Graphique 1 : Résumé des statistiques de l’entraînement du modèle BLOOM
Source : Luccioni et al. « Estimating the Carbon Footprint of BLOOM, a 176B Parameter Language Model. » ARXIV.org. Présenté le 3 novembre 2022.
Si les traitements de données des IA sont en constante augmentation, cela signifie-t-il que les émissions de carbone sont également en constante augmentation2 ?
En prenant en compte tous les centres de données, réseaux de transmission de données et appareils liés, il est estimé que l’équivalent d’environ 700 millions de tonnes de dioxyde de carbone, soit à peu près 1,4 %, a été émis mondialement en 2020. Environ les deux tiers des émissions venaient d’une utilisation d’énergie opérationnelle. Même si 1,4 % n’est pas encore un nombre conséquent par rapport au total mondial, la croissance dans ce domaine peut être rapide.
Actuellement, il n’est pas possible de savoir exactement quelle part de ces 700 millions de tonnes provient directement de l’IA et de l’apprentissage machine. Une supposition possible, pour en arriver à ce chiffre, est que l’IA et le volume de travail de l’apprentissage machine avaient lieu presque exclusivement dans des centres de données à hyperéchelle. Ces centres de données spécifiques ont contribué d’environ 0,1 % à 0,2 % aux émissions de gaz à effet de serre.
Certaines des plus grandes entreprises du monde publient directement des statistiques pour montrer qu’elles ont une conscience écologique. Meta Platforms en est un bon exemple. Si nous prenons en compte ses activités spécifiques :
- L’utilisation d’énergie globale du centre de données a augmenté de 40 % par an depuis 2016.
- L’activité d’apprentissage globale de l’apprentissage machine a augmenté d’environ 150 % par an.
- L’activité d’inférence globale a augmenté de 105 % par an.
- Mais les empreintes d’émission de gaz à effet de serre globales de Meta Platform ont baissé de 90 % depuis 2016 en raison de ses acquisitions en énergie renouvelable.
Pour résumer, si les entreprises augmentaient simplement leur utilisation de calcul pour développer, entraîner et faire fonctionner les modèles, en augmentant ces activités en permanence, il serait logique de supposer que leurs émissions de gaz à effet de serre seraient en hausse constante.
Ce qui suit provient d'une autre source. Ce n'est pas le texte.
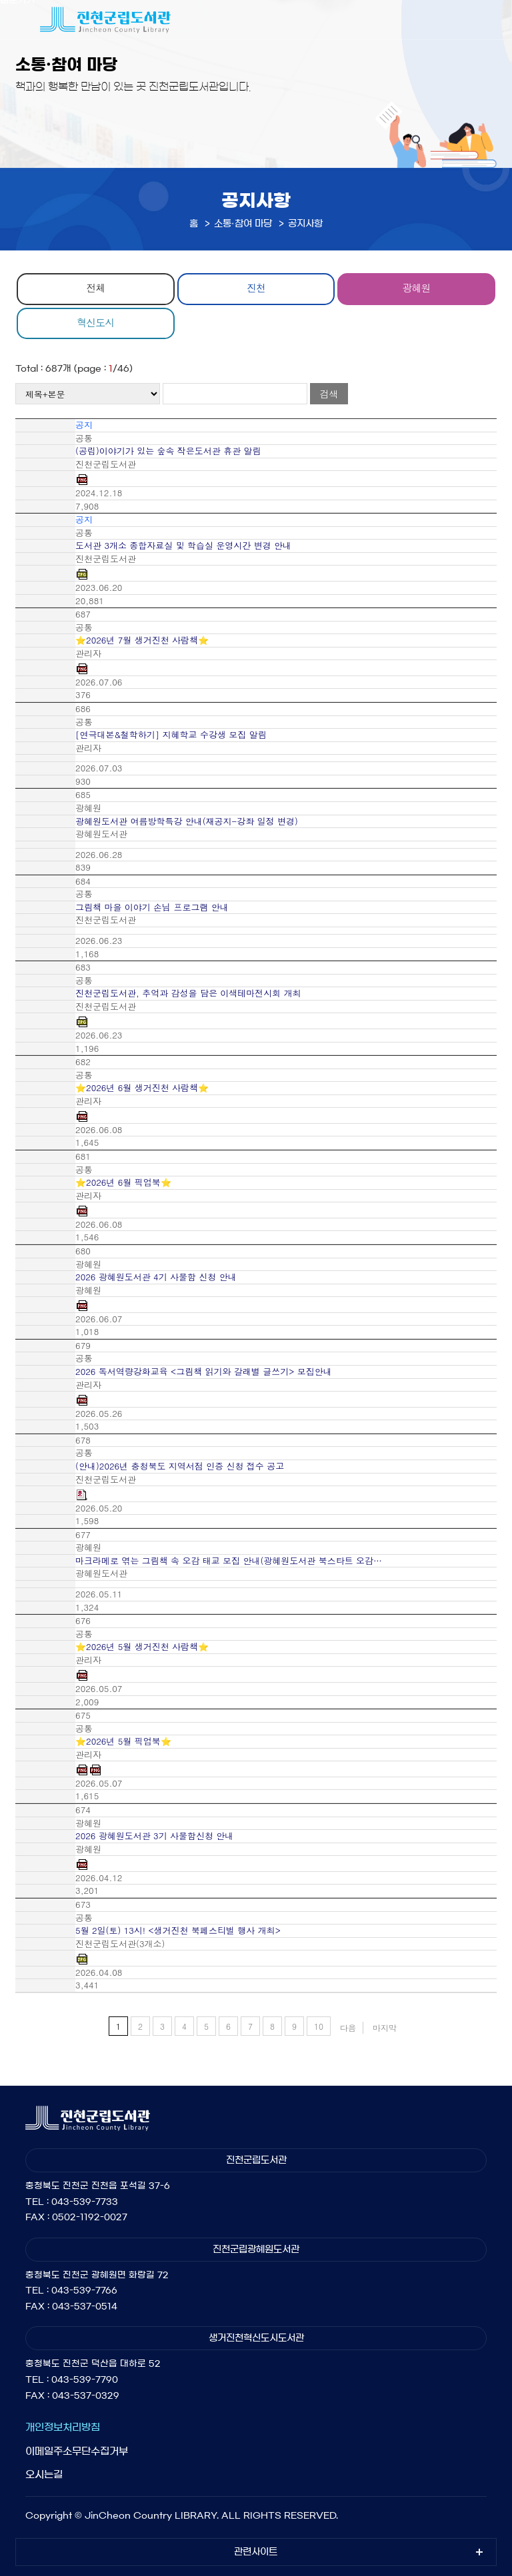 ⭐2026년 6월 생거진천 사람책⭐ (142, 1088)
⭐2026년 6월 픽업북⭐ (123, 1182)
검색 (328, 393)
Cependant, les plus grandes entreprises du monde souhaitent être perçues comme « ayant une conscience environnementale », et achètent régulièrement des énergies renouvelables et même des crédits carbone. Cela rend la vision globale plus floue : il y a plus d’IA et elles peuvent utiliser de l’énergie plus intensément à certains égards, mais si de plus en plus d’énergie provient de sources renouvelables, alors l’impact environnemental pourrait ne pas augmenter au même taux.
Conclusion : un domaine fructueux pour une analyse continue
Une démarche intéressante pour de futures analyses sera d’évaluer l’impact des recherches internet avec l’IA générative par rapport au processus de recherche actuel, plus standard. Il est estimé que les empreintes carbone des recherches d’IA génératives pourraient être quatre ou cinq fois plus élevées, mais prendre seulement en compte ce point pourrait être trompeur. Par exemple, si les recherches avec l’IA générative économisent du temps ou réduisent le nombre de recherches globales, sur le long terme, des recherches avec IA générative efficaces pourraient être plus bénéfiques que préjudiciables3.
Tout comme nous apprenons actuellement comment et quand l’IA générative va aider les entreprises, nous en apprenons constamment plus sur ses impacts environnementaux.
Sources
1 Source : Kaack et al. « Aligning artificial intelligence with climate change mitigation. » Nature Climate Change. Volume 12, juin 2022.
2 Source : Kaack et al., Juin 2022.
3 Source : Saenko, Kate. « Is generative AI bad for the environment? A computer scientist explains the carbon footprint of ChatGPT and its cousins. » The Conversation. 23 mai 2023.